=== PROBLEM DESCRIPTION ===
Report back every line from the entries below in which the word "Mission" occurs.
# # #
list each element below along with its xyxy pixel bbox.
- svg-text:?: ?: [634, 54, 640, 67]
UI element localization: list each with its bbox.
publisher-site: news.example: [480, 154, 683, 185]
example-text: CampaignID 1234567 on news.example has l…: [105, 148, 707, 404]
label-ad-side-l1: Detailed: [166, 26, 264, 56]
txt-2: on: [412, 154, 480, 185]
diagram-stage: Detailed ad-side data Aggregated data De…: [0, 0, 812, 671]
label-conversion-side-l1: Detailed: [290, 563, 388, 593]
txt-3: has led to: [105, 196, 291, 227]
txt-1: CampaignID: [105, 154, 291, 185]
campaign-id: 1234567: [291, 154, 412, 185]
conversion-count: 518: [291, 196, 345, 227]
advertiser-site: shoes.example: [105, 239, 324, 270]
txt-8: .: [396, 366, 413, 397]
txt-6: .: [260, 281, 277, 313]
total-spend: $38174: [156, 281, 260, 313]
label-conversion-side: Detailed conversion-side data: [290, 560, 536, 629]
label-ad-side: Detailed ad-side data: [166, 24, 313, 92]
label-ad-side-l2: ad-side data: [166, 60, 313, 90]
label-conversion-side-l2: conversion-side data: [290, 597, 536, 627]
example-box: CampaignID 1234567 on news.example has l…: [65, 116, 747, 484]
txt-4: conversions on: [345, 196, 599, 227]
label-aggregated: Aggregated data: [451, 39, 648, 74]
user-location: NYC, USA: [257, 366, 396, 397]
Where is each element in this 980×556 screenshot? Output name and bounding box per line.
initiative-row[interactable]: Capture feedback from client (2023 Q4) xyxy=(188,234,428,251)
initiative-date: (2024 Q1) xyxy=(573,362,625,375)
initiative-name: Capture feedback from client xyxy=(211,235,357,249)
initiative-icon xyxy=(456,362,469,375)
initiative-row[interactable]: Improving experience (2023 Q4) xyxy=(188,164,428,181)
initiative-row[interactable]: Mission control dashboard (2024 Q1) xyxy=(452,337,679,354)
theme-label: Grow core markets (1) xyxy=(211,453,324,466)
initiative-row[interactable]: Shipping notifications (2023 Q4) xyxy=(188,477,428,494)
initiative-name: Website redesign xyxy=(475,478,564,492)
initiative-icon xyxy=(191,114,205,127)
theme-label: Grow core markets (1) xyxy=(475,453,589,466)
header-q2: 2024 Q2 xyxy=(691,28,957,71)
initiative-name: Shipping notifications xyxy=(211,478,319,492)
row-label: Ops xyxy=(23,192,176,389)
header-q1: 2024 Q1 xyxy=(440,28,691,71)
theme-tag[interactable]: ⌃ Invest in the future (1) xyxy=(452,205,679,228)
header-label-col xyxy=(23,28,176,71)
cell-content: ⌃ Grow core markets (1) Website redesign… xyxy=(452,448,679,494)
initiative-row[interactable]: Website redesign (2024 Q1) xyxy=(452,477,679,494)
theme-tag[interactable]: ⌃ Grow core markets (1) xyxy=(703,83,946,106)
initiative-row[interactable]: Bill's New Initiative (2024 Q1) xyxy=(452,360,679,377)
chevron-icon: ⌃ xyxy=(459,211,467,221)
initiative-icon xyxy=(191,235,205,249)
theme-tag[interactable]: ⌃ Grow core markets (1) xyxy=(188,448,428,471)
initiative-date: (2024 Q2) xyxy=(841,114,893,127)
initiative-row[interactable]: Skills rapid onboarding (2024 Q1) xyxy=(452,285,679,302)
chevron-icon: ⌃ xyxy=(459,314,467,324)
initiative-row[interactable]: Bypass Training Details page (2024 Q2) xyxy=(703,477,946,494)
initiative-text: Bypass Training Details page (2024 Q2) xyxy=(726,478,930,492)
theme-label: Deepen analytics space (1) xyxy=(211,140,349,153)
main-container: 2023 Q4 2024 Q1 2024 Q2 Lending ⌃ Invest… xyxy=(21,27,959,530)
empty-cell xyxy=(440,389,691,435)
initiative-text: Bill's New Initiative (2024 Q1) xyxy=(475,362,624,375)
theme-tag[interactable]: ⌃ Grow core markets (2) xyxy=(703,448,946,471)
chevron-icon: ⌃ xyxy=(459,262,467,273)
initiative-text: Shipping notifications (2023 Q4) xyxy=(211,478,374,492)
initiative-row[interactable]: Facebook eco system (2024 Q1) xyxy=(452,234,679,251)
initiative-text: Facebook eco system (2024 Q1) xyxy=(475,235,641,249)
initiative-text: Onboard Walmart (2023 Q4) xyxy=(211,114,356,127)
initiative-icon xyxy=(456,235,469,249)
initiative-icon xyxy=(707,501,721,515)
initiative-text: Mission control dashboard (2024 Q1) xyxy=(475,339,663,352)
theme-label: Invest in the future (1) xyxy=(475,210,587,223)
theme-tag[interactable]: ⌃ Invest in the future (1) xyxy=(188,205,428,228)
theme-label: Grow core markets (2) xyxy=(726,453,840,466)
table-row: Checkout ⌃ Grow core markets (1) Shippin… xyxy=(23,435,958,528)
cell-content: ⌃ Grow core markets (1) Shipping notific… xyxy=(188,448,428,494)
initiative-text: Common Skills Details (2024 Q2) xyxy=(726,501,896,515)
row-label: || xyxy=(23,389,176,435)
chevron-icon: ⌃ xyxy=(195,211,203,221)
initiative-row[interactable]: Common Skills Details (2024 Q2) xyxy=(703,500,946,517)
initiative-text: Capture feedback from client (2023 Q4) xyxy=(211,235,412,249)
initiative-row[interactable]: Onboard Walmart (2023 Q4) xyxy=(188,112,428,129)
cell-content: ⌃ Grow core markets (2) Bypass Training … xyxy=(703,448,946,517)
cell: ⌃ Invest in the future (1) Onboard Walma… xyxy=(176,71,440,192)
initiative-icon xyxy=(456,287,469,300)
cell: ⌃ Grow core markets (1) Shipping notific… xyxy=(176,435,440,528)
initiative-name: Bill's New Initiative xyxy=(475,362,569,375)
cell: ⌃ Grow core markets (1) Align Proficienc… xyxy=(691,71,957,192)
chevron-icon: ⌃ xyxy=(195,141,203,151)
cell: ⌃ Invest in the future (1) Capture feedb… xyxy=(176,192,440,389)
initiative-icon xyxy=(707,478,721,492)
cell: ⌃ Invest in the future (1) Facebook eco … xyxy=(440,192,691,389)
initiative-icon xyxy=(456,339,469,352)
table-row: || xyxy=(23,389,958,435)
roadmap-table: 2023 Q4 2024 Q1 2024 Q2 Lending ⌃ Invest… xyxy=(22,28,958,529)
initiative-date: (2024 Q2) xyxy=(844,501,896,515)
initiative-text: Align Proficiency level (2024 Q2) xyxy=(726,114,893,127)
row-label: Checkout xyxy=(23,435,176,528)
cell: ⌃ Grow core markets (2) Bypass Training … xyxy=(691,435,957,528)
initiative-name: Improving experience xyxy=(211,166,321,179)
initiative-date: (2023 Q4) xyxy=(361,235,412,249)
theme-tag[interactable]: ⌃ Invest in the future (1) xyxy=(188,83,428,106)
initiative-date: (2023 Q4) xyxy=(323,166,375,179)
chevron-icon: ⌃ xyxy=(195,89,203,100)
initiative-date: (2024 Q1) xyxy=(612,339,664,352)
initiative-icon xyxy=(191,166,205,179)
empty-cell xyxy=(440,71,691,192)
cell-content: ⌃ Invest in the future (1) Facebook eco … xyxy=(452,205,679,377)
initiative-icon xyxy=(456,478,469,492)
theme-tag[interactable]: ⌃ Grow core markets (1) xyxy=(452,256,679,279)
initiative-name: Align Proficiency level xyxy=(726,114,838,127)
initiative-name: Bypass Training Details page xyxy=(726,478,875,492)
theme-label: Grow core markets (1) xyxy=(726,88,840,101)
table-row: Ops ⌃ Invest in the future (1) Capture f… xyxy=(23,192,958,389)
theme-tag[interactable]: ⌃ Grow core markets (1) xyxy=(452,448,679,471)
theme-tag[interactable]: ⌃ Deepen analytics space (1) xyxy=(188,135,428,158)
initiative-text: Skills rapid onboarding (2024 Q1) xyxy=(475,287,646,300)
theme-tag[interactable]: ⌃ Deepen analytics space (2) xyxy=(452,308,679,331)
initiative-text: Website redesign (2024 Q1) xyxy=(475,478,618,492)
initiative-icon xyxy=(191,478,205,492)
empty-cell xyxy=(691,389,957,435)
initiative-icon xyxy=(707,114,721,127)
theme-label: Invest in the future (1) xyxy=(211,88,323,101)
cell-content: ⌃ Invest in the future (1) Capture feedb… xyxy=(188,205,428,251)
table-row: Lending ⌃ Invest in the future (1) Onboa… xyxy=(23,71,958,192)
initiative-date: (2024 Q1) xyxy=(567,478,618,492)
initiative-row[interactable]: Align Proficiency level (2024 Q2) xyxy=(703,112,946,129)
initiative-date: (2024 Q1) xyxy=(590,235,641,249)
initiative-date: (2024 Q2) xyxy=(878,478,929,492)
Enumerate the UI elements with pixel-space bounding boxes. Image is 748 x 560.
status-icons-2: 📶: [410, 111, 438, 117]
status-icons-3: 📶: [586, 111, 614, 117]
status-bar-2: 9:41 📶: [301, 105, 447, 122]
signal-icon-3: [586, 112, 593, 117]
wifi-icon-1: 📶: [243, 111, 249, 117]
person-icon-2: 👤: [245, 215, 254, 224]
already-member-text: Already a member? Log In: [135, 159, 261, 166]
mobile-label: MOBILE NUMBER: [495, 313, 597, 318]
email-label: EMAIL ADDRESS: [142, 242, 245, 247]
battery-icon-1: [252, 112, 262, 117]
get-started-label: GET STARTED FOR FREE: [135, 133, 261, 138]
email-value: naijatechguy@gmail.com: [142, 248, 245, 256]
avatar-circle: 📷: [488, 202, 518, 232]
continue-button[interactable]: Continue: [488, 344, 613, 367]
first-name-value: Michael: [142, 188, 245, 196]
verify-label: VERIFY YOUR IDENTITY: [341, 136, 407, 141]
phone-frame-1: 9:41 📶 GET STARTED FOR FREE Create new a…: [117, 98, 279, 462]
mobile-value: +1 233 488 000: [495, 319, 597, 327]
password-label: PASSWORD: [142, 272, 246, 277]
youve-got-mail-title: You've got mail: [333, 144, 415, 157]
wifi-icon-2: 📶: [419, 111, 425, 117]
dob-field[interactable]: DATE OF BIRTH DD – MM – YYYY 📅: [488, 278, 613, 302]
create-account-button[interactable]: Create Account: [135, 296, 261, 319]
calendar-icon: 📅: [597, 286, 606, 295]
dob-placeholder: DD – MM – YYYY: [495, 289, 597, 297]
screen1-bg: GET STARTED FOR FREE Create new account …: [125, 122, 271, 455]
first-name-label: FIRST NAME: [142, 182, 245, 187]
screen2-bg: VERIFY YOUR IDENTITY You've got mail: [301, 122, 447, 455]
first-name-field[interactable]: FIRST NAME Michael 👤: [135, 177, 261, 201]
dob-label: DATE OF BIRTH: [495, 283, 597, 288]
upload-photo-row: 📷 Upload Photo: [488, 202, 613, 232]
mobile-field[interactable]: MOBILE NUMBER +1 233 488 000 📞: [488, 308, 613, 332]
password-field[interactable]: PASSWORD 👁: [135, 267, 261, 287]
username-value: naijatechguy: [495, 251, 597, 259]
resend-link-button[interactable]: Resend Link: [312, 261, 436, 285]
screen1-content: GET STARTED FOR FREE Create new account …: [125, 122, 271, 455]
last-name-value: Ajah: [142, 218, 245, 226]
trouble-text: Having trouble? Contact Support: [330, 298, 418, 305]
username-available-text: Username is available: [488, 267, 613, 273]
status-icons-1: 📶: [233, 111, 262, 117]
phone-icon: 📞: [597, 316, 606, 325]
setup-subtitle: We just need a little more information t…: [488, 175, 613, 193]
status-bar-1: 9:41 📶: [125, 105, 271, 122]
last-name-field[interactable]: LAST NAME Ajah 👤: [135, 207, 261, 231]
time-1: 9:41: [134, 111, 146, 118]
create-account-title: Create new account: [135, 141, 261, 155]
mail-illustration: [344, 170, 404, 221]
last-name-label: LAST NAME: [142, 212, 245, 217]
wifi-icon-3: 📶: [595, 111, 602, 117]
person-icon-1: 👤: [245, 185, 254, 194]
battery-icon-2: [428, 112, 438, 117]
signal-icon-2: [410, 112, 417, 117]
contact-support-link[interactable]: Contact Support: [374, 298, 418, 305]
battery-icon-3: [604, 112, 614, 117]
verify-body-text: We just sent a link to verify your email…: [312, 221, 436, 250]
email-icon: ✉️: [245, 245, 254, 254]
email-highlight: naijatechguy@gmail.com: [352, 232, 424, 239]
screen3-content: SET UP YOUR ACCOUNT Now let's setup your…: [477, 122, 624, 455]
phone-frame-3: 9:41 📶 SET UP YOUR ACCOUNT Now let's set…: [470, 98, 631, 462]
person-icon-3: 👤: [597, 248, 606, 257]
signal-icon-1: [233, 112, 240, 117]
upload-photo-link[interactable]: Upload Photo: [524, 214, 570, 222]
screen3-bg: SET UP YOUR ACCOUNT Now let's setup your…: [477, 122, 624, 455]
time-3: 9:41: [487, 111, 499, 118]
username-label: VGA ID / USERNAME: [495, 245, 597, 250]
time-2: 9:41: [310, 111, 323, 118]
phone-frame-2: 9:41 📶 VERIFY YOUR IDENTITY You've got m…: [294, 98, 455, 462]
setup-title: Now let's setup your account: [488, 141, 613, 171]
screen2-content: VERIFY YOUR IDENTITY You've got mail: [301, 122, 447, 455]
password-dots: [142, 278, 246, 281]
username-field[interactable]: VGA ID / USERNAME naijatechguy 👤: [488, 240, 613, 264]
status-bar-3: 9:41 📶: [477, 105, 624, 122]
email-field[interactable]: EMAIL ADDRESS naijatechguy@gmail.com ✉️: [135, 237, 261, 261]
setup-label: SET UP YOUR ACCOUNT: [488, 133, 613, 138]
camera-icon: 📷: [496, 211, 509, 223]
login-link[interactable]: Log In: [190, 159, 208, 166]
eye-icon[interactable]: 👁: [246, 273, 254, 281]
# # #
=== WRITTEN SOLUTION ===
initiative-row[interactable]: Mission control dashboard (2024 Q1) xyxy=(452,337,679,354)
initiative-text: Mission control dashboard (2024 Q1) xyxy=(475,339,663,352)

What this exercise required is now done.